# 1250 bolens hydro parts



## demo44 (Jan 6, 2010)

Hi All! First post,

Are there repair or rebuild parts for the eaton hydrostatic rearends available anywhere? I have a 1250, it still works but the seals are all leaking, parking paw seal, axle seal,etc.. I've google searched & checked locally but no luck so far! Thanks for any help with this. Tim
P.S. I would even consider having the whole rearend rebuilt if someone could do it..i love my little tractor!


----------



## chrpmaster (May 5, 2004)

First of all welcome to the Tractor Forum!

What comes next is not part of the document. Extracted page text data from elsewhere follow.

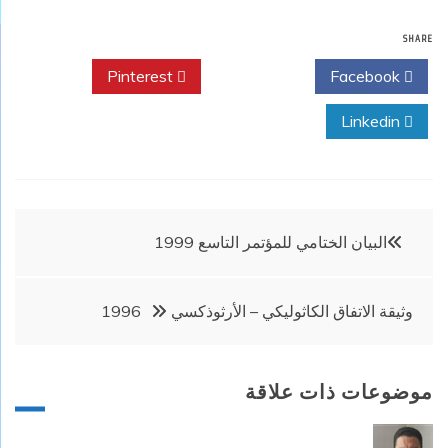
SHARE
Pinterest
Twitter
Facebook
Linkedin
تصفّح
البيان الختامي للمؤتمر التاسع 1999
المقالات
وثيقة الاتفاق الكاثوليكي – الأرثوذكسي 1996
موضوعات ذات علاقة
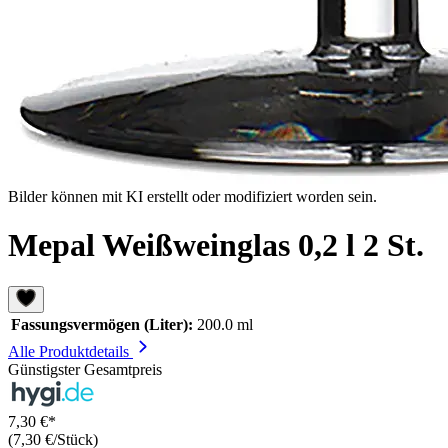
Bilder können mit KI erstellt oder modifiziert worden sein.
Mepal Weißweinglas 0,2 l 2 St.
Fassungsvermögen (Liter):
200.0 ml
Alle Produktdetails
Günstigster Gesamtpreis
7,30 €*
(7,30 €/Stück)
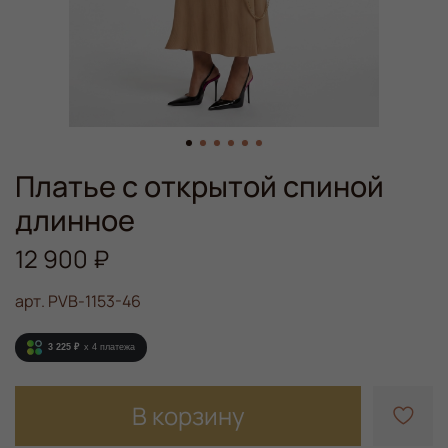
Платье с открытой спиной
длинное
12 900 ₽
арт.
PVB-1153-46
3 225 ₽
x 4
платежа
В корзину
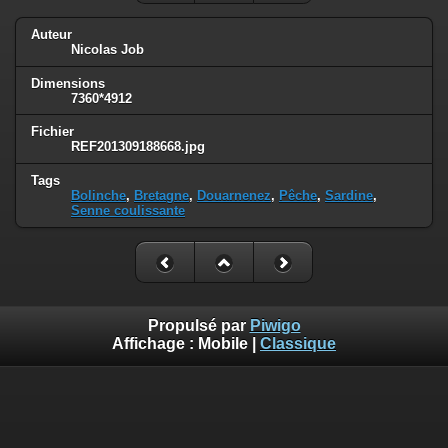
Auteur
Nicolas Job
Dimensions
7360*4912
Fichier
REF201309188668.jpg
Tags
Bolinche
,
Bretagne
,
Douarnenez
,
Pêche
,
Sardine
,
Senne coulissante
Propulsé par
Piwigo
Affichage :
Mobile
|
Classique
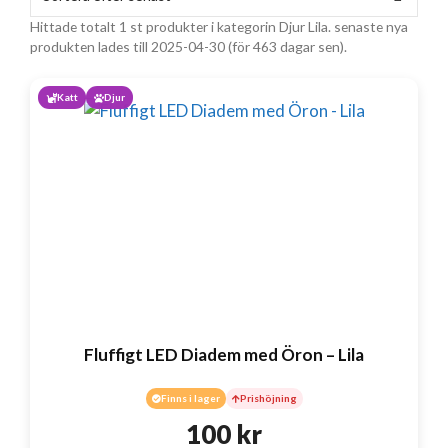
Hittade totalt 1 st produkter i kategorin Djur Lila. senaste nya
produkten lades till 2025-04-30 (för 463 dagar sen).
Katt
Djur
Fluffigt LED Diadem med Öron – Lila
Finns i lager
Prishöjning
100
kr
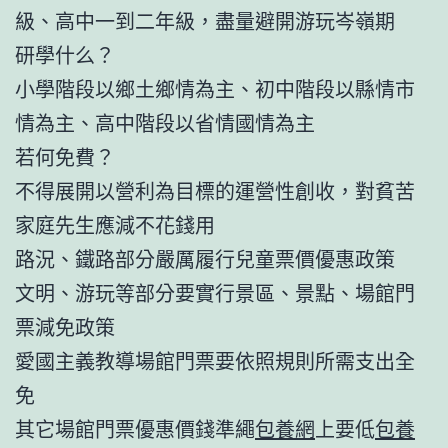
級、高中一到二年級，盡量避開游玩岑嶺期
研學什么？
小學階段以鄉土鄉情為主、初中階段以縣情市
情為主、高中階段以省情國情為主
若何免費？
不得展開以營利為目標的運營性創收，對貧苦
家庭先生應減不花錢用
路況、鐵路部分嚴厲履行兒童票價優惠政策
文明、游玩等部分要實行景區、景點、場館門
票減免政策
愛國主義教導場館門票要依照規則所需支出全
免
其它場館門票優惠價錢準繩
包養網
上要低
包養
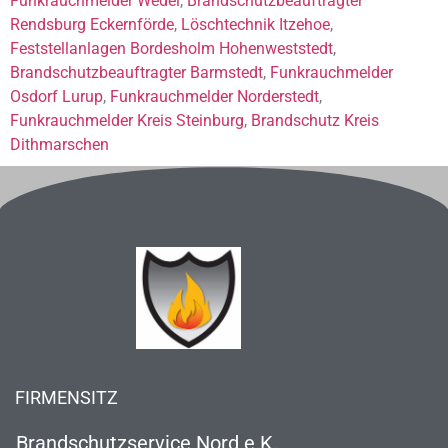
Funkrauchmelder Wedel
,
Brandschutzbeauftragter
Rendsburg Eckernförde
,
Löschtechnik Itzehoe
,
Feststellanlagen Bordesholm Hohenweststedt
,
Brandschutzbeauftragter Barmstedt
,
Funkrauchmelder
Osdorf Lurup
,
Funkrauchmelder Norderstedt
,
Funkrauchmelder Kreis Steinburg
,
Brandschutz Kreis
Dithmarschen
FIRMENSITZ
Brandschutzservice Nord e.K.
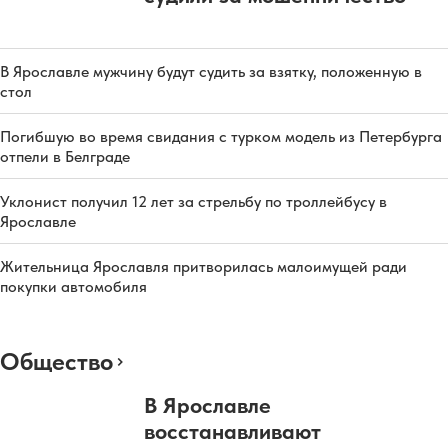
В Ярославле мужчину будут судить за взятку, положенную в
стол
Погибшую во время свидания с турком модель из Петербурга
отпели в Белграде
Уклонист получил 12 лет за стрельбу по троллейбусу в
Ярославле
Жительница Ярославля притворилась малоимущей ради
покупки автомобиля
Общество
В Ярославле
восстанавливают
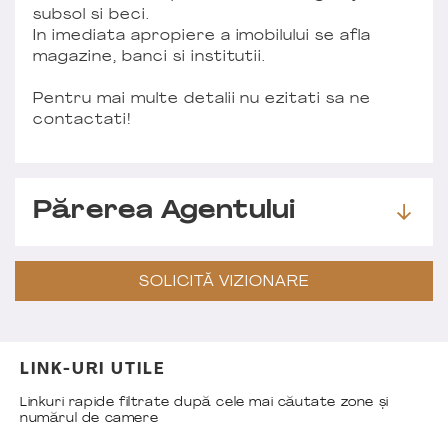
subsol si beci.
In imediata apropiere a imobilului se afla
magazine, banci si institutii.
Pentru mai multe detalii nu ezitati sa ne
contactati!
Părerea Agentului
SOLICITĂ VIZIONARE
LINK-URI UTILE
Linkuri rapide filtrate după cele mai căutate zone și
numărul de camere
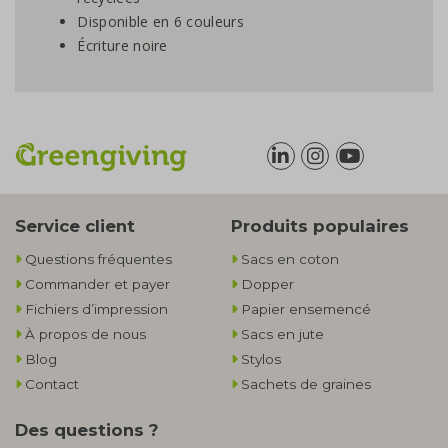
Disponible en 6 couleurs
Écriture noire
Service client
Produits populaires
Questions fréquentes
Sacs en coton
Commander et payer
Dopper
Fichiers d’impression
Papier ensemencé
À propos de nous
Sacs en jute
Blog
Stylos
Contact
Sachets de graines
Des questions ?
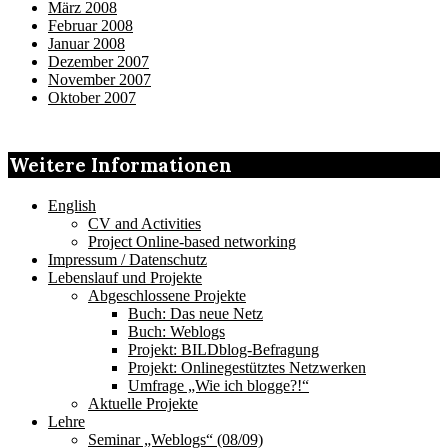
März 2008
Februar 2008
Januar 2008
Dezember 2007
November 2007
Oktober 2007
Weitere Informationen
English
CV and Activities
Project Online-based networking
Impressum / Datenschutz
Lebenslauf und Projekte
Abgeschlossene Projekte
Buch: Das neue Netz
Buch: Weblogs
Projekt: BILDblog-Befragung
Projekt: Onlinegestütztes Netzwerken
Umfrage „Wie ich blogge?!“
Aktuelle Projekte
Lehre
Seminar „Weblogs“ (08/09)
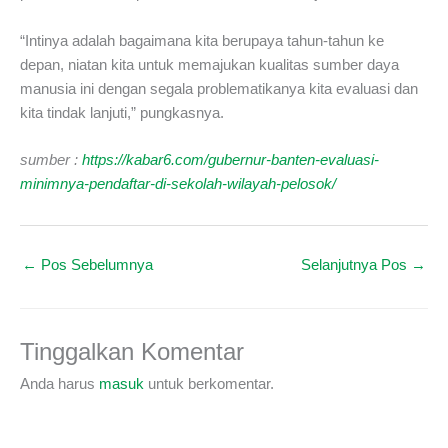
“Intinya adalah bagaimana kita berupaya tahun-tahun ke
depan, niatan kita untuk memajukan kualitas sumber daya
manusia ini dengan segala problematikanya kita evaluasi dan
kita tindak lanjuti,” pungkasnya.
sumber :
https://kabar6.com/gubernur-banten-evaluasi-
minimnya-pendaftar-di-sekolah-wilayah-pelosok/
←
Pos Sebelumnya
Selanjutnya Pos
→
Tinggalkan Komentar
Anda harus
masuk
untuk berkomentar.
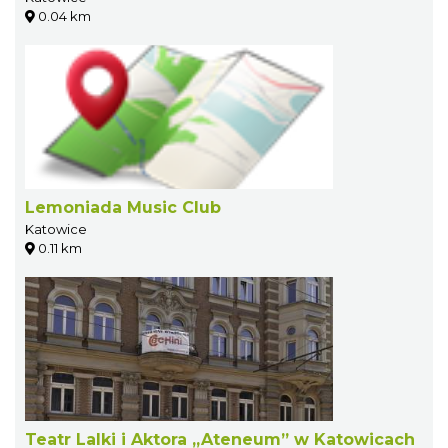
0.04 km
Lemoniada Music Club
Katowice
0.11 km
Teatr Lalki i Aktora „Ateneum” w Katowicach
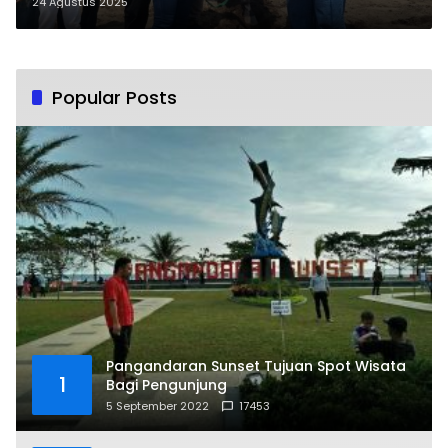
Kemajuan Pariwisata
24 Agustus 2025
Popular Posts
Pangandaran Sunset Tujuan Spot Wisata
1
Bagi Pengunjung
5 September 2022
17453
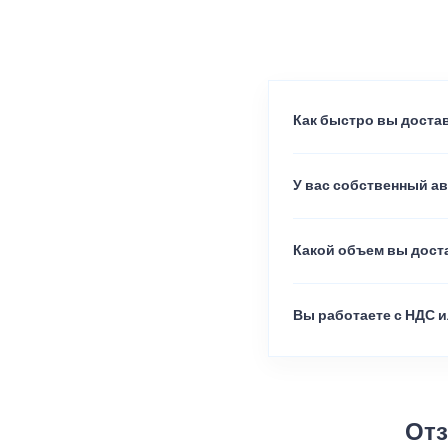
Как быстро вы достав
У вас собственный а
Какой объем вы доста
Вы работаете с НДС и
Отз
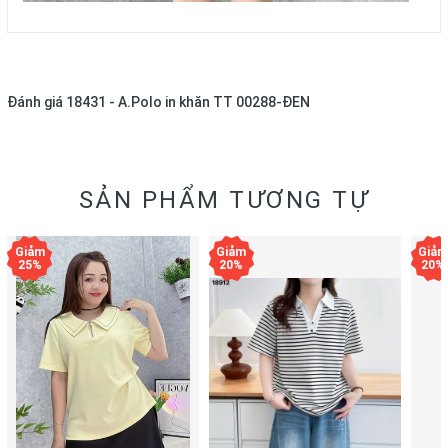
Đánh giá
18431 - A.Polo in khăn TT 00288-ĐEN
SẢN PHẨM TƯƠNG TỰ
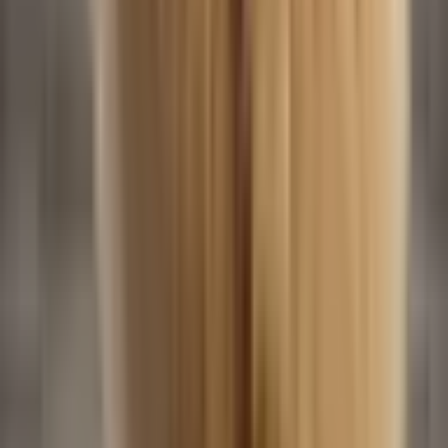
BabyBoo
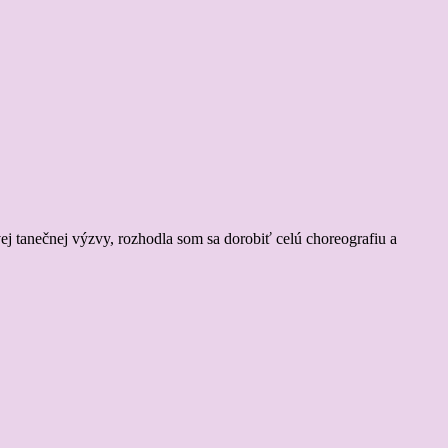
j tanečnej výzvy, rozhodla som sa dorobiť celú choreografiu a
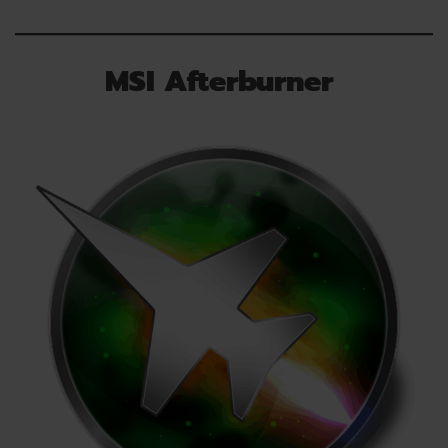
MSI Afterburner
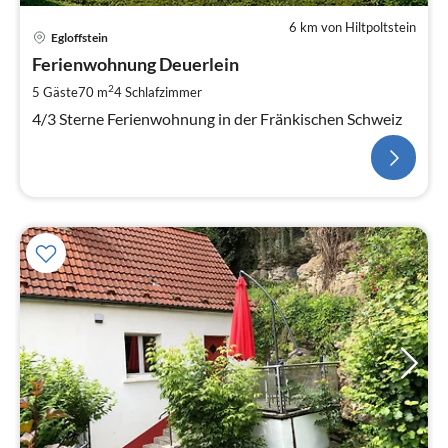
6 km von Hiltpoltstein
Egloffstein
Ferienwohnung Deuerlein
2
5 Gäste
70 m
4
Schlafzimmer
4/3 Sterne Ferienwohnung in der Fränkischen Schweiz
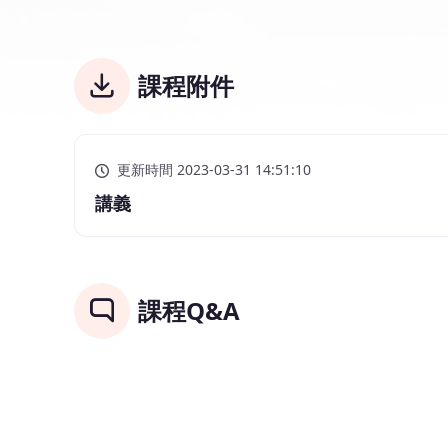
課程附件
更新時間 2023-03-31 14:51:10
講義
課程Q&A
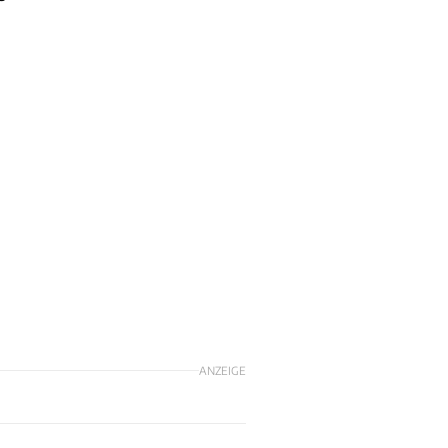
ANZEIGE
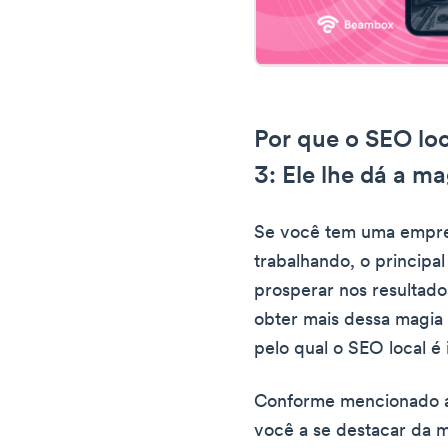
Por que o SEO loc
3: Ele lhe dá a m
Se você tem uma empre
trabalhando, o principa
prosperar nos resultado
obter mais dessa magia 
pelo qual o SEO local é
Conforme mencionado an
você a se destacar da 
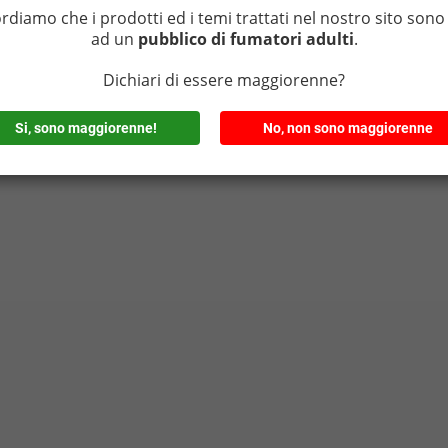
ordiamo che i prodotti ed i temi trattati nel nostro sito sono 
ad un
pubblico di fumatori adulti
.
Dichiari di essere maggiorenne?
Si, sono maggiorenne!
No, non sono maggiorenne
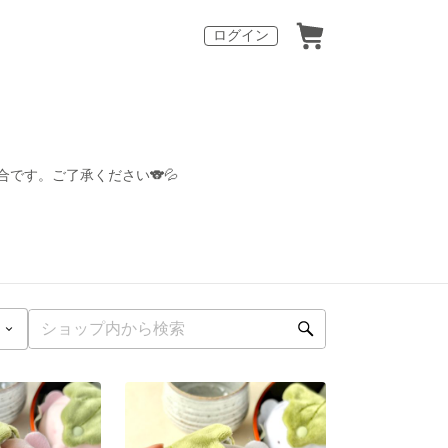
ログイン
です。ご了承ください🐨💦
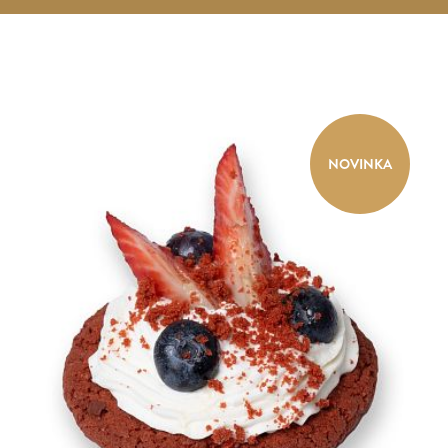
NOVINKA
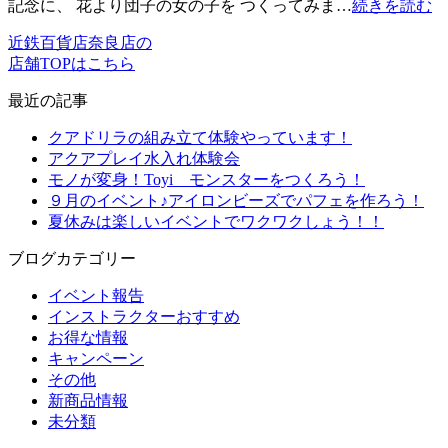
記念に、 花より団子の女の子を つくってみま…
続きを読む
近鉄百貨店奈良店の
店舗TOPはこちら
最近の記事
クアドリラの組み立て体験やっています！
アクアプレイ水入れ体験会
モノが変身！Toyi モンスターをつくろう！
９月のイベント♪アイロンビーズでパフェを作ろう！
夏休みは楽しいイベントでワクワクしょう！！
ブログカテゴリー
イベント報告
インストラクターおすすめ
お得な情報
キャンペーン
その他
新商品情報
未分類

I'm not sure where you have looked online but two sites to look at are 

http://sonnys_bolens.tripod.com/

http://www.samsbolens.com/

I have not bought anything from either place but their websites seem to have pretty good info.


----------



## demo44 (Jan 6, 2010)

Thanks for the information. I guess I'll have to start making some phone calls. Has anyone on this forum ever had their hydros worked on somewhere???


----------



## HYDROGUARDIAN16 (Feb 14, 2007)

If looking for parts, try MTD. If the bolens is really old microfish (however spelled im not from that era) is the way to look up old parts. Some small engine shops mite have one.


----------



## DLF_IN (Aug 4, 2009)

Contact Don or Pete Duff at [email protected] . 
Dave


----------